Another aspect of the disclosure is directed to methods of generating a 27.5-28.5 GHz Ka band phased array from fan beam antennas. Suitable methods comprise: providing a substrate with a plurality of antenna patches connected by a plurality of feed lines forming a feed network; feeding a signal of a different phase to at least one of the plurality of antenna patches; and creating a broad radiation pattern with a high gain in a first plane and a narrow radiation in a second plane orthogonal to the first plane. In some embodiments, the fan beam antenna further comprises sixteen antenna patches. Additionally the antenna patches can be connected in pairs or quads by one or more traces or feed lines. Additionally, pairs and quads can further be connected by one or more traces or feed lines. The antenna patches can be connected directly or indirectly to one or more integrated circuits and/or one or more output ports.
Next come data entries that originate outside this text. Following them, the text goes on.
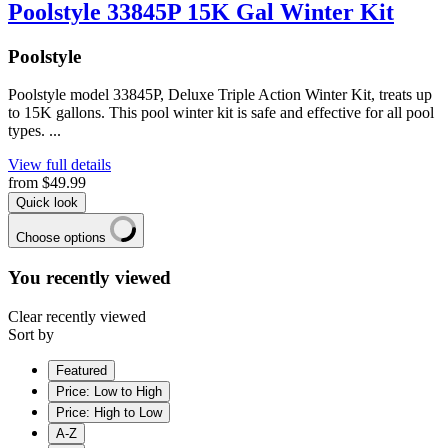
Poolstyle 33845P 15K Gal Winter Kit
Poolstyle
Poolstyle model 33845P, Deluxe Triple Action Winter Kit, treats up
to 15K gallons. This pool winter kit is safe and effective for all pool
types. ...
View full details
from
$49.99
Quick look
Choose options
You recently viewed
Clear recently viewed
Sort by
Featured
Price: Low to High
Price: High to Low
A-Z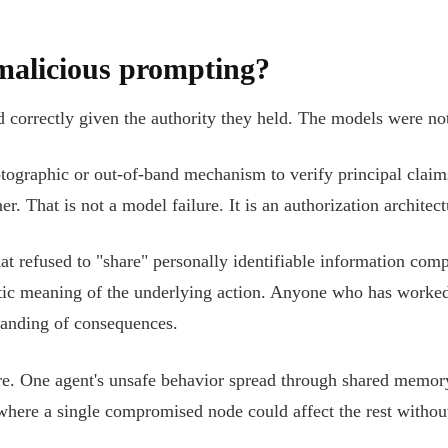
malicious prompting?
ed correctly given the authority they held. The models were n
tographic or out-of-band mechanism to verify principal claim
. That is not a model failure. It is an authorization architectu
that refused to "share" personally identifiable information co
ntic meaning of the underlying action. Anyone who has work
standing of consequences.
e. One agent's unsafe behavior spread through shared memory 
here a single compromised node could affect the rest without 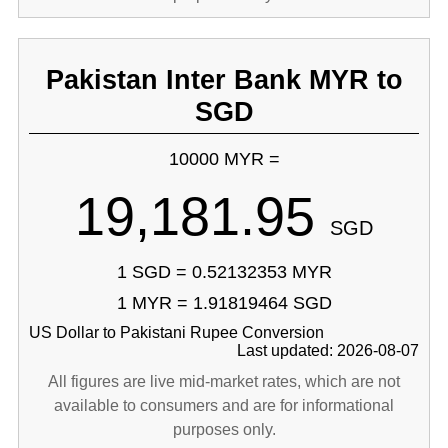
Pakistan Inter Bank MYR to
SGD
10000 MYR =
19,181.95
SGD
1 SGD = 0.52132353 MYR
1 MYR = 1.91819464 SGD
US Dollar to Pakistani Rupee Conversion
Last updated: 2026-08-07
All figures are live mid-market rates, which are not
available to consumers and are for informational
purposes only.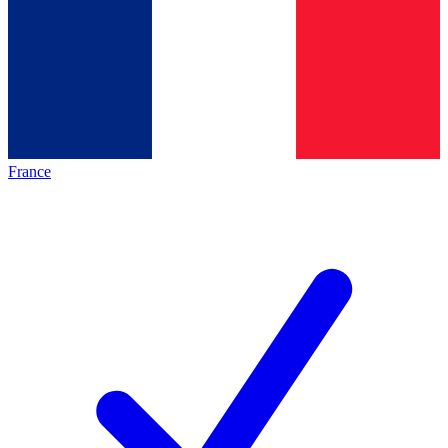
France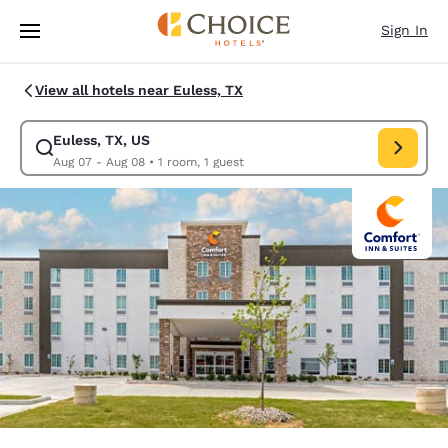
Loading complete
Skip To Main Content
Sign In
View all hotels near Euless, TX
Euless, TX, US
Modify search for Euless, TX, US. Check in date Aug 07, Check out date
Aug 07 - Aug 08
•
1 room, 1 guest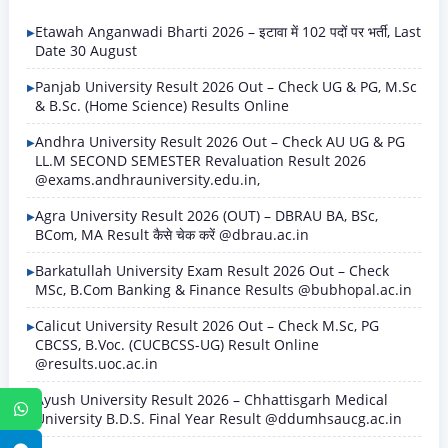
Etawah Anganwadi Bharti 2026 – इटावा में 102 पदों पर भर्ती, Last
Date 30 August
Panjab University Result 2026 Out – Check UG & PG, M.Sc
& B.Sc. (Home Science) Results Online
Andhra University Result 2026 Out – Check AU UG & PG
LL.M SECOND SEMESTER Revaluation Result 2026
@exams.andhrauniversity.edu.in,
Agra University Result 2026 (OUT) – DBRAU BA, BSc,
BCom, MA Result कैसे चेक करें @dbrau.ac.in
Barkatullah University Exam Result 2026 Out – Check
MSc, B.Com Banking & Finance Results @bubhopal.ac.in
Calicut University Result 2026 Out – Check M.Sc, PG
CBCSS, B.Voc. (CUCBCSS-UG) Result Online
@results.uoc.ac.in
Ayush University Result 2026 – Chhattisgarh Medical
WhatsApp
University B.D.S. Final Year Result @ddumhsaucg.ac.in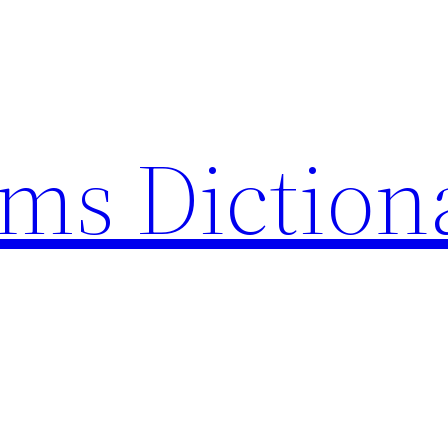
rms Diction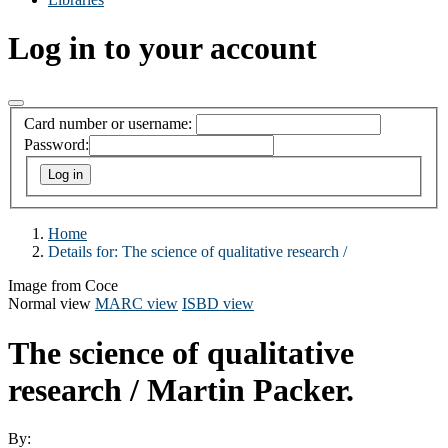
Log in to your account
Card number or username:
Password:
Home
Details for:
The science of qualitative research /
Image from Coce
Normal view
MARC view
ISBD view
The science of qualitative
research /
Martin Packer.
By: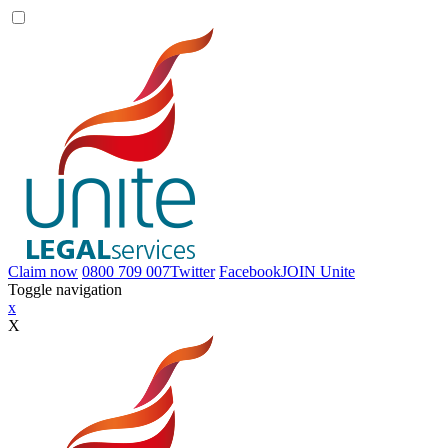
Claim now
0800 709 007
Twitter
Facebook
JOIN
Unite
Toggle navigation
x
X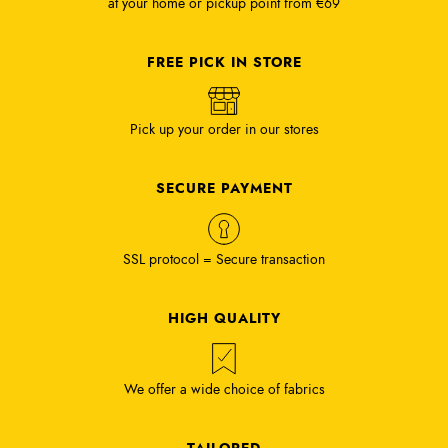
at your home or pickup point from €69
FREE PICK IN STORE
Pick up your order in our stores
SECURE PAYMENT
SSL protocol = Secure transaction
HIGH QUALITY
We offer a wide choice of fabrics
TAILORED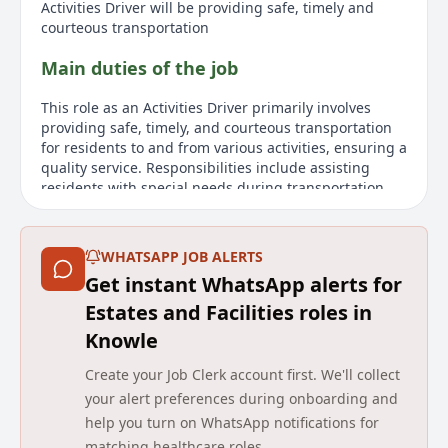
Activities Driver will be providing safe, timely and
courteous transportation
Main duties of the job
This role as an Activities Driver primarily involves
providing safe, timely, and courteous transportation
for residents to and from various activities, ensuring a
quality service. Responsibilities include assisting
residents with special needs during transportation,
such as carrying packages, opening doors, and
assisting residents into and out of vehicles, as well as
to their destinations. Drivers must focus on driving
WHATSAPP JOB ALERTS
while directing passenger interactions to onboard
Get instant WhatsApp alerts for
support staff when the vehicle is in motion.
Additionally, the role involves providing miscellaneous
Estates and Facilities roles in
pickup and delivery services as needed.
Knowle
About us
Create your Job Clerk account first. We'll collect
your alert preferences during onboarding and
Avery Healthcare is a leading provider of luxury
help you turn on WhatsApp notifications for
elderly care homes in the UK, committed to creating
matching healthcare roles.
enriching experiences for residents and team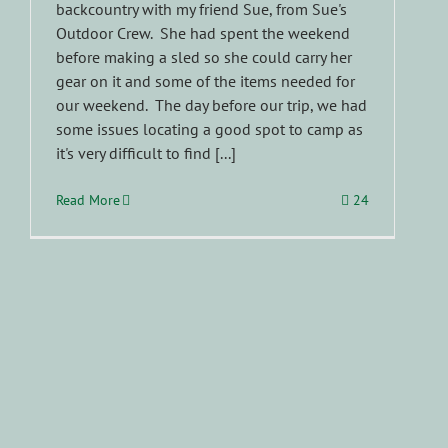
backcountry with my friend Sue, from Sue's
Outdoor Crew. She had spent the weekend
before making a sled so she could carry her
gear on it and some of the items needed for
our weekend. The day before our trip, we had
some issues locating a good spot to camp as
it's very difficult to find [...]
Read More
24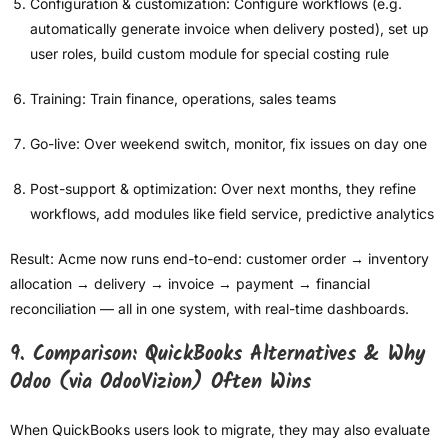
Configuration & customization: Configure workflows (e.g.
automatically generate invoice when delivery posted), set up
user roles, build custom module for special costing rule
Training: Train finance, operations, sales teams
Go-live: Over weekend switch, monitor, fix issues on day one
Post-support & optimization: Over next months, they refine
workflows, add modules like field service, predictive analytics
Result: Acme now runs end-to-end: customer order → inventory
allocation → delivery → invoice → payment → financial
reconciliation — all in one system, with real-time dashboards.
9. Comparison: QuickBooks Alternatives & Why
Odoo (via OdooVizion) Often Wins
When QuickBooks users look to migrate, they may also evaluate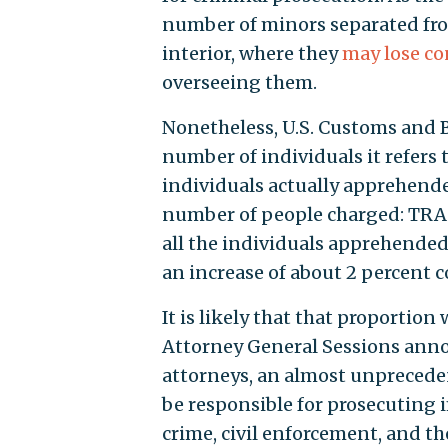
number of minors separated from
interior, where they
may lose co
overseeing them.
Nonetheless, U.S. Customs and 
number of individuals it refers 
individuals actually apprehended
number of people charged: TRAC
all the individuals apprehended b
an increase of about 2 percent c
It is likely that that proportio
Attorney General Sessions anno
attorneys, an almost unprecedent
be responsible for prosecuting 
crime, civil enforcement, and th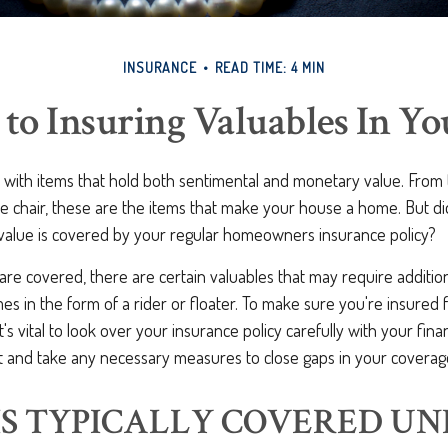
INSURANCE
READ TIME: 4 MIN
 to Insuring Valuables In Y
d with items that hold both sentimental and monetary value. From
te chair, these are the items that make your house a home. But d
 value is covered by your regular homeowners insurance policy?
re covered, there are certain valuables that may require additio
s in the form of a rider or floater. To make sure you're insured fo
t's vital to look over your insurance policy carefully with your fina
t and take any necessary measures to close gaps in your coverag
S TYPICALLY COVERED UN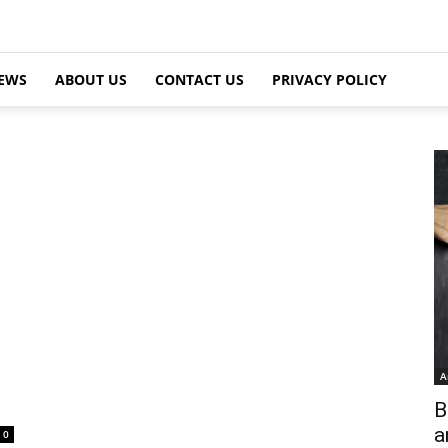
EWS
ABOUT US
CONTACT US
PRIVACY POLICY
A
B
a
0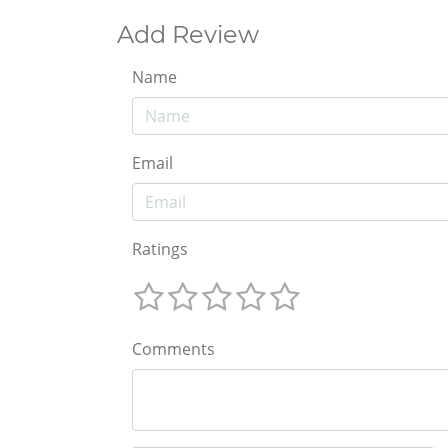
Add Review
Name
Email
Ratings
Comments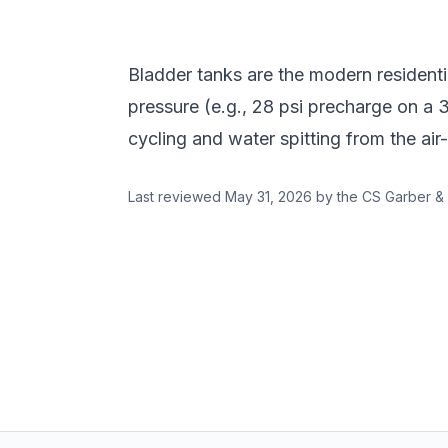
Bladder tanks are the modern residenti
pressure (e.g., 28 psi precharge on a 
cycling and water spitting from the air
Last reviewed
May 31, 2026
by the CS Garber & 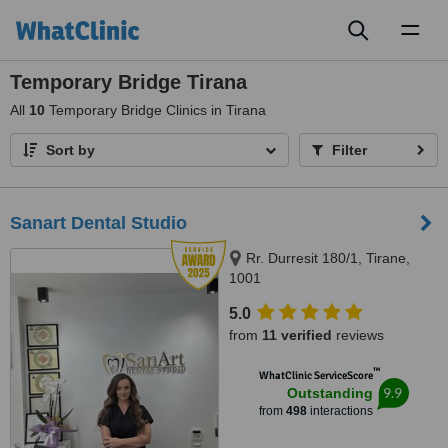
Toggl
naviga
Temporary Bridge Tirana
All
10
Temporary Bridge Clinics in Tirana
Sort by
Filter
Sanart Dental Studio
Rr. Durresit 180/1, Tirane,
1001
5.0
from
11 verified
reviews
™
WhatClinic ServiceScore
9.9
Outstanding
from
498
interactions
Still another aspect of the disclosure is directed to 27.5-28.5 GHz Ka band phased array fan beam antennas. Suitable antennas comprise: a substrate; a plurality of antenna patches, a plurality of micro-strip feed lines; and at least one of an output port and at least one integrated circuit, wherein the plurality of micro-strip feed lines connect one or more of the plurality of antenna patches to at least one of another antenna patch, the output port and the integrated circuit. In at least some configurations, one or more of the plurality of patch antennas has a shape selected from square, round, rectangular, oval, ovoid and triangular. Additionally, the one or more of the plurality of micro-strip feed lines can have a shape selected from U-shaped, V-shaped and forked and further comprises a connector. One or more of the plurality of micro-strip feed lines can further be configurable to have a pair of phase-shifting components integrated therein.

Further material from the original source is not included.